Tucson Symphony Orchestra Opens 90th Anniversary Season With Violin Superstar

//Tucson Symphony Orchestra Opens 90th Anniversary Season With Violin Superstar

Tucson Symphony Orchestra Opens 90th Anniversary Season With Violin Superstar Anne Akiko Meyers and Music From 2001: A Space Odyssey, Strauss’ Also Sprach Zarathustra

Music Director José Luis Gomez to Conduct Program Featuring Beethoven’s Violin Concerto

(Tucson, AZ)─The Tucson Symphony Orchestra will open its 90th anniversary season with the Classic Series program, Beethoven Odyssey, on Friday, September 21 at 7:30 p.m. and Sunday, September 23 at 2:00 p.m. at the Tucson Music Hall.  Music Director José Luis Gomez will conduct Anne Akiko Meyers, one of today’s most in-demand violinists, in a performance of Beethoven’s beloved Violin Concerto. The second half of the program will be Richard Strauss’ Also Sprach Zarathustra, used as the music for Stanley Kubrick’s classic film, 2001: A Space Odyssey, now celebrating its 50th anniversary. Concert Comments, one hour prior to performances are complimentary with tickets.  Akiko Meyers will be in the lobby following her performance to autograph her CDs, which will be for sale.

Anne Akiko Meyers just released her 37th recording, Mirror in Mirror. Meyers was named Billboard’s top-selling traditional classical instrumental soloist in 2014 and her albums have debuted at #1 on Billboard classical charts. Born in San Diego, she studied at the Colburn School of Performing Arts, Indiana University, and The Juilliard School. She received the Avery Fisher Career Grant and the Distinguished Alumna Award from the Colburn School of Music.   She performs on one of the most prized violins in the world, the Vieuxtemps Guarneri del Gesù, dated 1741, considered by many to be the finest sounding violin in existence.

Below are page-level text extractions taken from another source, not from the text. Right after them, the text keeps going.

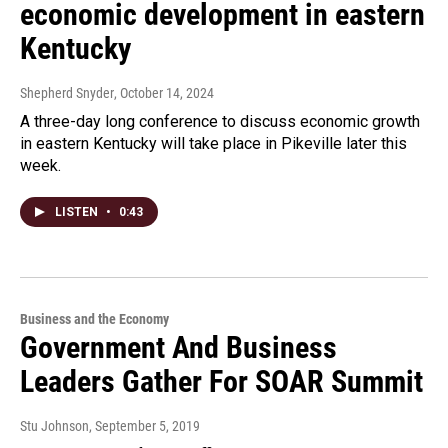
economic development in eastern
Kentucky
Shepherd Snyder
, October 14, 2024
A three-day long conference to discuss economic growth
in eastern Kentucky will take place in Pikeville later this
week.
LISTEN
•
0:43
Business and the Economy
Government And Business
Leaders Gather For SOAR Summit
Stu Johnson
, September 5, 2019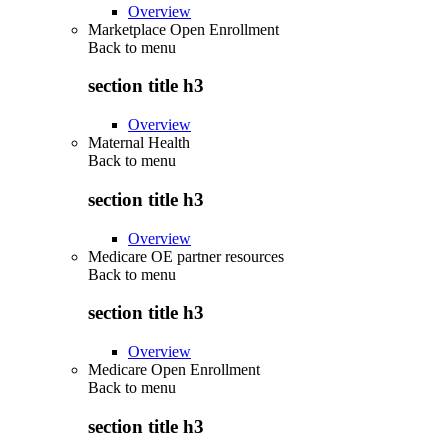
Overview
Marketplace Open Enrollment
Back to
menu
section title h3
Overview
Maternal Health
Back to
menu
section title h3
Overview
Medicare OE partner resources
Back to
menu
section title h3
Overview
Medicare Open Enrollment
Back to
menu
section title h3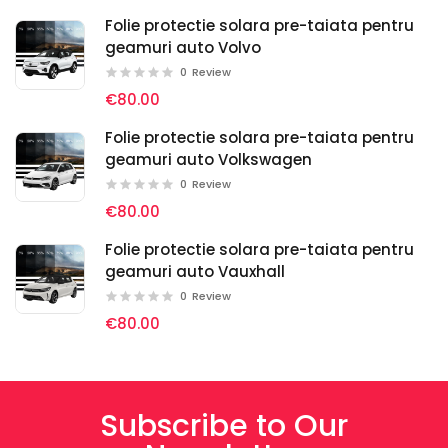
Folie protectie solara pre-taiata pentru
geamuri auto Volvo
0
Review
€80.00
Folie protectie solara pre-taiata pentru
geamuri auto Volkswagen
0
Review
€80.00
Folie protectie solara pre-taiata pentru
geamuri auto Vauxhall
0
Review
€80.00
Subscribe to Our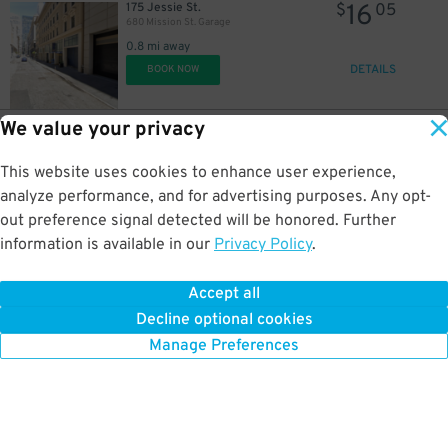
16
175 Jessie St.
$
05
680 Mission St. Garage
0.8 mi away
DETAILS
BOOK NOW
We value your privacy
42
524 Howard St.
$
40
524 Howard St. Lot
This website uses cookies to enhance user experience,
0.8 mi away
DETAILS
analyze performance, and for advertising purposes. Any opt-
BOOK NOW
out preference signal detected will be honored. Further
information is available in our
Privacy Policy
.
14
100-172 Beach St.
$
37
Pier 39 Garage (Overnight Parking Available)
Accept all
0.8 mi away
27
$
Decline optional cookies
DETAILS
BOOK NOW
Manage Preferences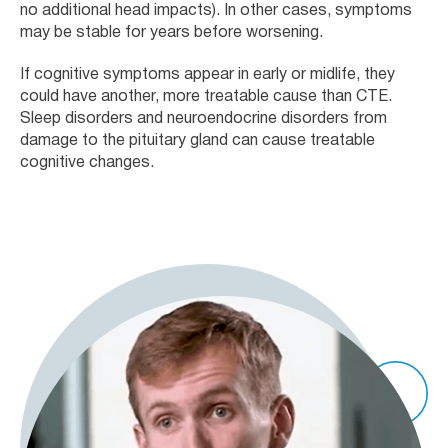
no additional head impacts). In other cases, symptoms
may be stable for years before worsening.
If cognitive symptoms appear in early or midlife, they
could have another, more treatable cause than CTE.
Sleep disorders and neuroendocrine disorders from
damage to the pituitary gland can cause treatable
cognitive changes.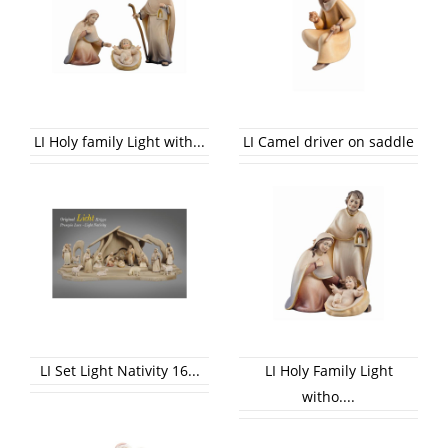
LI Holy family Light with...
LI Camel driver on saddle
LI Set Light Nativity 16...
LI Holy Family Light
witho....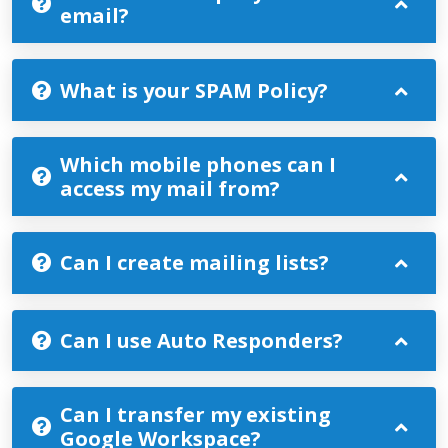
email?
What is your SPAM Policy?
Which mobile phones can I
access my mail from?
Can I create mailing lists?
Can I use Auto Responders?
Can I transfer my existing
Google Workspace?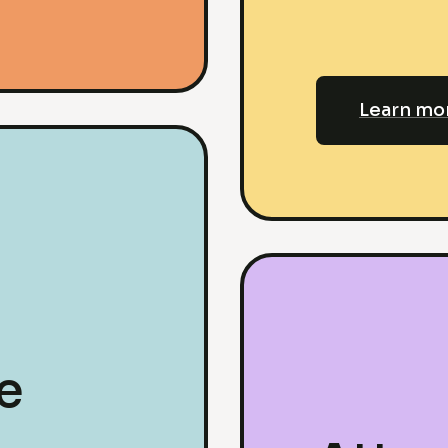
Learn mo
e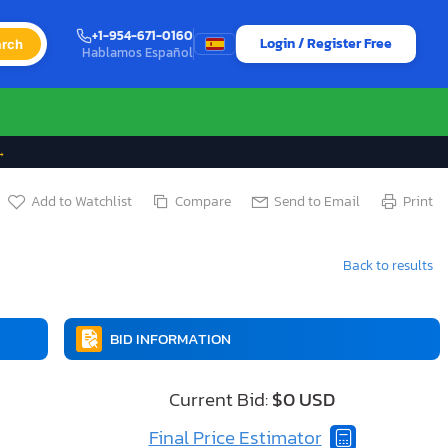
+1-954-671-0160
Login / Register Free
rch
Hablamos Español
→
Add to Watchlist
Compare
Send to Email
Print
Back to results
BID INFORMATION
Current Bid:
$0 USD
Final Price Estimator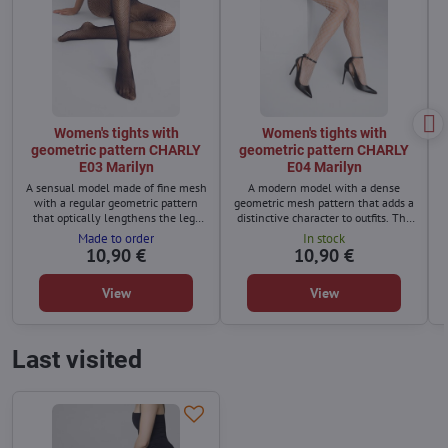
Women's tights with
Women's tights with
geometric pattern CHARLY
geometric pattern CHARLY
E03 Marilyn
E04 Marilyn
A sensual model made of fine mesh
A modern model with a dense
with a regular geometric pattern
geometric mesh pattern that adds a
that optically lengthens the legs
distinctive character to outfits. The
and adds a modern character.
seamless finish ensures a perfectly
Made to order
In stock
Seamless finish and elastic
smooth surface under clothing,
10,90 €
10,90 €
waistband ensure comfortable wear
while the elastic waistband ensures
without pressure.
pressure-free comfort.
View
View
Last visited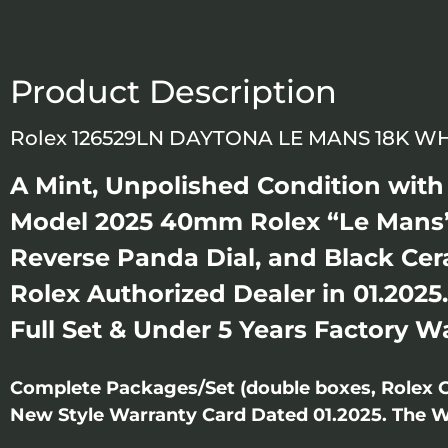
Product Description
Rolex 126529LN DAYTONA LE MANS 18K W
A Mint, Unpolished Condition with S
Model 2025 40mm Rolex “Le Mans”
Reverse Panda Dial, and Black Ce
Rolex Authorized Dealer in 01.2025
Full Set & Under 5 Years Factory W
Complete Packages/Set (double boxes, Rolex 
New Style Warranty Card Dated 01.2025. The Wat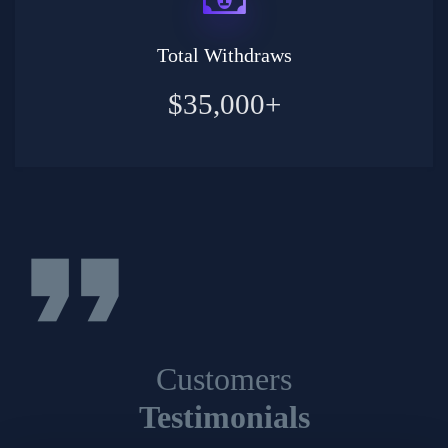
Total Withdraws
$35,000+
format_quote
Customers
Testimonials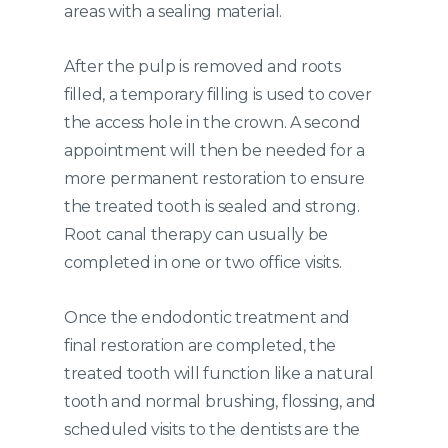
areas with a sealing material.
After the pulp is removed and roots
filled, a temporary filling is used to cover
the access hole in the crown. A second
appointment will then be needed for a
more permanent restoration to ensure
the treated tooth is sealed and strong.
Root canal therapy can usually be
completed in one or two office visits.
Once the endodontic treatment and
final restoration are completed, the
treated tooth will function like a natural
tooth and normal brushing, flossing, and
scheduled visits to the dentists are the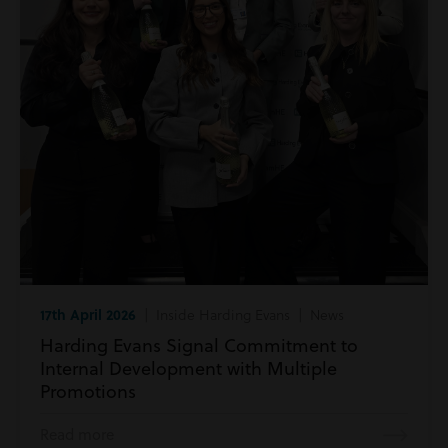
17th April 2026
| Inside Harding Evans | News
Harding Evans Signal Commitment to
Internal Development with Multiple
Promotions
Read more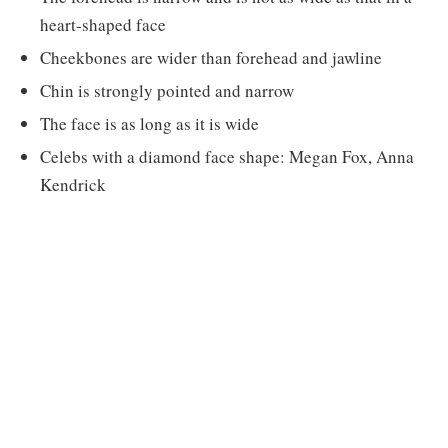
heart-shaped face
Cheekbones are wider than forehead and jawline
Chin is strongly pointed and narrow
The face is as long as it is wide
Celebs with a diamond face shape: Megan Fox, Anna
Kendrick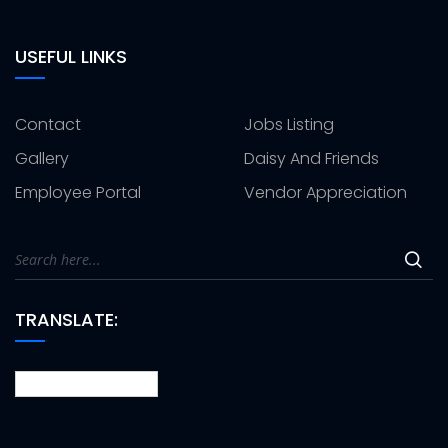
USEFUL LINKS
Contact
Jobs Listing
Gallery
Daisy And Friends
Employee Portal
Vendor Appreciation
TRANSLATE: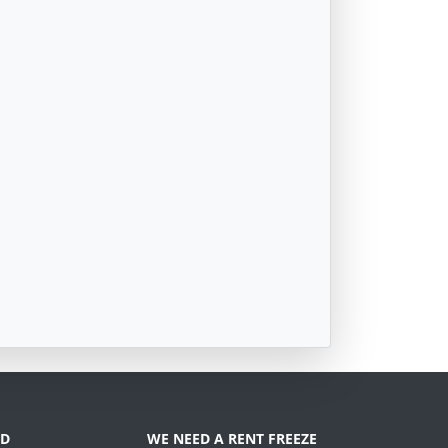
D
WE NEED A RENT FREEZE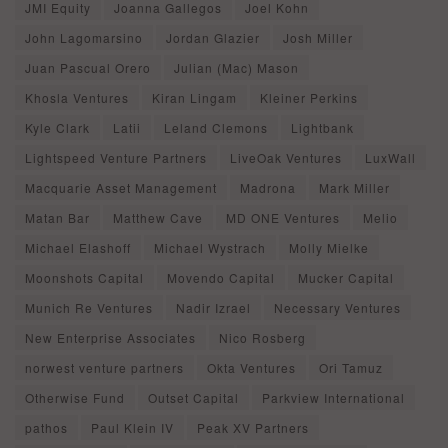
JMI Equity
Joanna Gallegos
Joel Kohn
John Lagomarsino
Jordan Glazier
Josh Miller
Juan Pascual Orero
Julian (Mac) Mason
Khosla Ventures
Kiran Lingam
Kleiner Perkins
Kyle Clark
Latii
Leland Clemons
Lightbank
Lightspeed Venture Partners
LiveOak Ventures
LuxWall
Macquarie Asset Management
Madrona
Mark Miller
Matan Bar
Matthew Cave
MD ONE Ventures
Melio
Michael Elashoff
Michael Wystrach
Molly Mielke
Moonshots Capital
Movendo Capital
Mucker Capital
Munich Re Ventures
Nadir Izrael
Necessary Ventures
New Enterprise Associates
Nico Rosberg
norwest venture partners
Okta Ventures
Ori Tamuz
Otherwise Fund
Outset Capital
Parkview International
pathos
Paul Klein IV
Peak XV Partners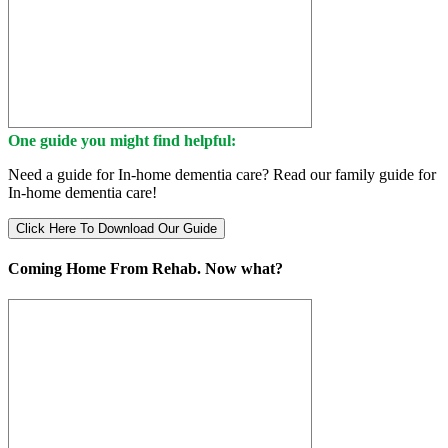
One guide you might find helpful:
Need a guide for In-home dementia care? Read our family guide for
In-home dementia care!
Click Here To Download Our Guide
Coming Home From Rehab. Now what?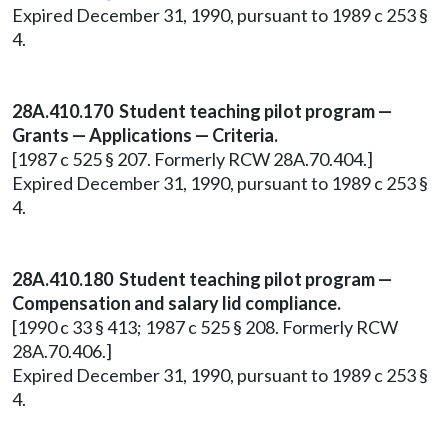
Expired December 31, 1990, pursuant to 1989 c 253 §
4.
28A.410.170 Student teaching pilot program —
Grants — Applications — Criteria.
[1987 c 525 § 207. Formerly RCW 28A.70.404.]
Expired December 31, 1990, pursuant to 1989 c 253 §
4.
28A.410.180 Student teaching pilot program —
Compensation and salary lid compliance.
[1990 c 33 § 413; 1987 c 525 § 208. Formerly RCW
28A.70.406.]
Expired December 31, 1990, pursuant to 1989 c 253 §
4.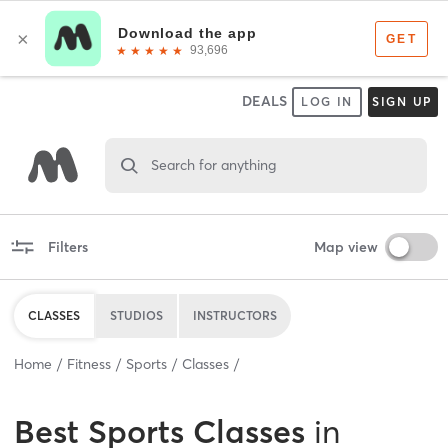
DEALS
LOG IN
SIGN UP
Search for anything
Filters
Map view
CLASSES
STUDIOS
INSTRUCTORS
Home
Fitness
Sports
Classes
Best
Sports Classes
in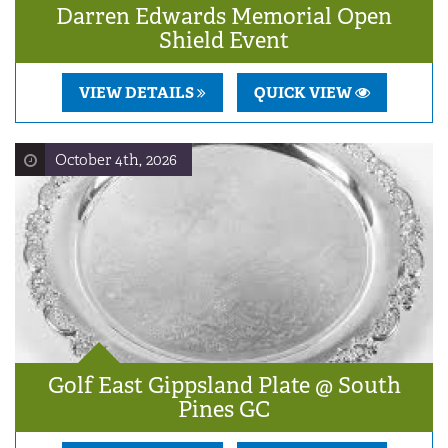
Darren Edwards Memorial Open
Shield Event
VIEW DETAILS
QUICK VIEW
October 4th, 2026
Golf East Gippsland Plate @ South
Pines GC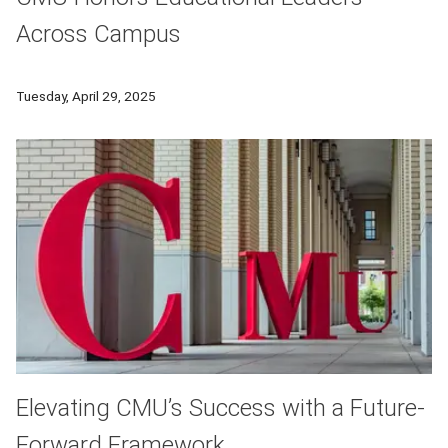
Across Campus
Carnegie Mellon celebrates faculty, staff and graduate studen
Tuesday, April 29, 2025
Elevating CMU’s Success with a Future-
Forward Framework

About Beethoven’s Violin Concerto, Akiko Meyers told Tucson Lifestyle:  “It is a pillar of beauty. There’s before Beethoven and after Beethoven. There is nothing like his music and especially his violin concerto.”

Stanley Kubrick had already commissioned a score to be composed for his epic 2001: A Space Odyssey when he changed his mind and decided to go with the classical music he had been temporarily using. He wanted music to play a vital role in evoking particular moods. As he explained: “However good our best film composers may be, they are not a Beethoven, a Mozart or a Brahms. Why use music which is less good when there is such a multitude of great orchestral music available from the past and from our own time?”

Richard Strauss’ famous tone poem Also Sprach Zarathustra was inspired by the esoteric, philosophical text of the same name by Friedrich Nietzsche.  The composition is divided into nine sections named after some of the chapters of the novel. While the soundtrack is known for its use of many classical and orchestral pieces, and credited for giving many classical pieces resurgences in popularity, Also Sprach Zarathustra has become synonymous with the sci-fi masterpiece. Its use may be a reference to mankind’s eventual replacement, a central theme in both the book and the film.

The TSO Classic Series is sponsored by Mrs. Dorothy Dyer Vanek. Beethoven Odyssey is sponsored by Fidelity Investments.

Tickets to Beethoven Odyssey are $30 to $86. They are available online at www.tucsonsymphony.org, at the Tucson Symphony Orchestra Box Office, 2175 N. Sixth Avenue or by phone at (520) 882-8585.  TSO Box Office hours are Tuesday through Saturday from 10:00 a.m. to 5 p.m. unless otherwise indicated.

Programming, artists and prices are subject to change.